There are many satisfactory treatments for luteal phase deficiency, the simplest of which is luteal phase progesterone supplementation. Vaginal progesterone offers the best combination of excellent absorption and ease of administration. However, intra-muscular administration of progesterone is also highly effective. Treatment should begin 1-2 days after ovulation and continue for at least 14 days before a sensitive blood pregnancy test is done to determine if pregnancy had occurred. If the blood test confirms pregnancy, progesterone is usually continued through 8 weeks of gestation.

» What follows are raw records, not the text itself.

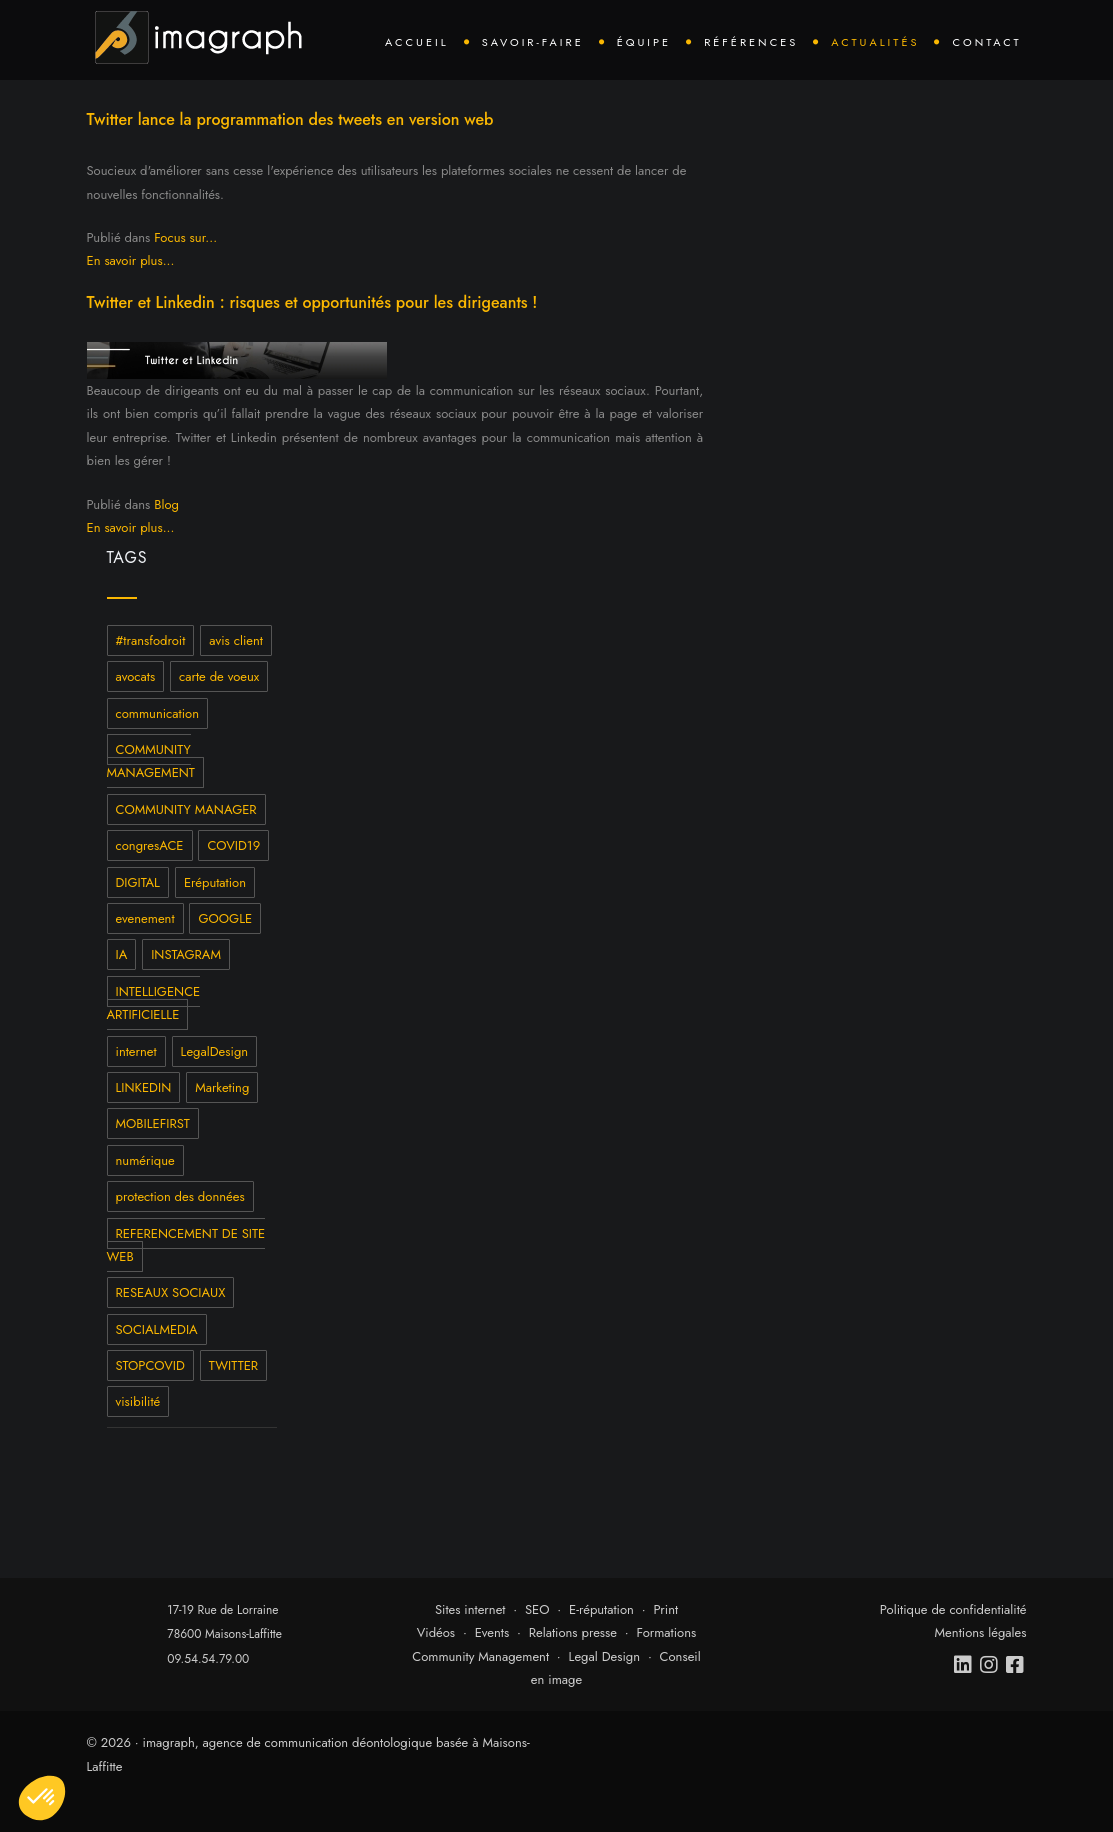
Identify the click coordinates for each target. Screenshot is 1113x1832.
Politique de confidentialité (953, 1609)
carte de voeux (219, 676)
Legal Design (605, 1656)
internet (136, 1051)
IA (122, 954)
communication (158, 713)
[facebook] (1016, 1665)
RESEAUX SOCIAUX (171, 1292)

Luteal phase deficiencies may also be corrected with either clomiphene citrate (Clomid), or pituitary gonadotropins (FSH and LH). These medications stimulate follicular development leading to increased secretion of estrogen from cells lining the follicles early in the menstrual cycle. Later in the menstrual cycle, during the luteal phase, the same cells that had earlier been producing estrogen, convert to progesterone secretion, and in this way provide improved preparation of the uterine lining for implantation.
Luteal phase defects may be obvious or subtle. In some situations they may be diagnosed with relative certainty while in other circumstances they may be merely strongly suspected. Once other causes for infertility or recurrent miscarriage have been ruled out or corrected, my approach is to correct obvious as well as subtle luteal phase deficiencies.